Too similar to be different

Eric, I cann't claim to 100% understand the situation but after glancing trough the logs of the discussions and of the patches the conclusion I came to was this - OpenSSL used supposed randomness of the uninitialized memory as an added source of entropy (interesting hack, but not an example of good coding as such). Valgring caught that problem and the Debian maintainer during a cleanup fixed it. Making such a fix can be considered a preventive step against possible attack vectors by poisoning the uninitialized memory. He took it up to upstream, they did not raise red flags, but did not quite merge the 'clean up' patch either. It fell through the cracks.

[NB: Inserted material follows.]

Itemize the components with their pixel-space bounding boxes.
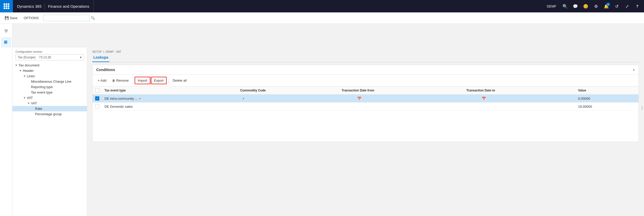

The problem is that in the same file, in another function all other sources of entropy were being merged into the pool of randomness using exactly the same code line as the one code line flagged by Valgrind. The maintainer assumed that the second code line has a similar function to the first and commented that one as well. AFAIK that also did not show up in the emails to the upstream list.

So we have:


  • Upstream using clever hacks that rely on uninitialized memory having some randomness to it

  • Upstream using same code and same variable names to describe different things

  • Upstream having no comments in the code explaining the two things above

  • Maintainer slightly over-generalizing a change

  • A bug slipping trough the cracks in the review processes

  • Another Debian Developer discovering the bug and recognizing its significance despite all of the above

  • Debian project coming out and admitting all of the above and scrambling to get fixes out to its users ASAP

I am impressed by the swift action of the people involved in fixing this. And while I think everyone can find some lesson be learned here, I think this is another good example of free software in action. And I hope that in the aftermath of this we will find ways to prevent this from happening in the future without stifling our progress.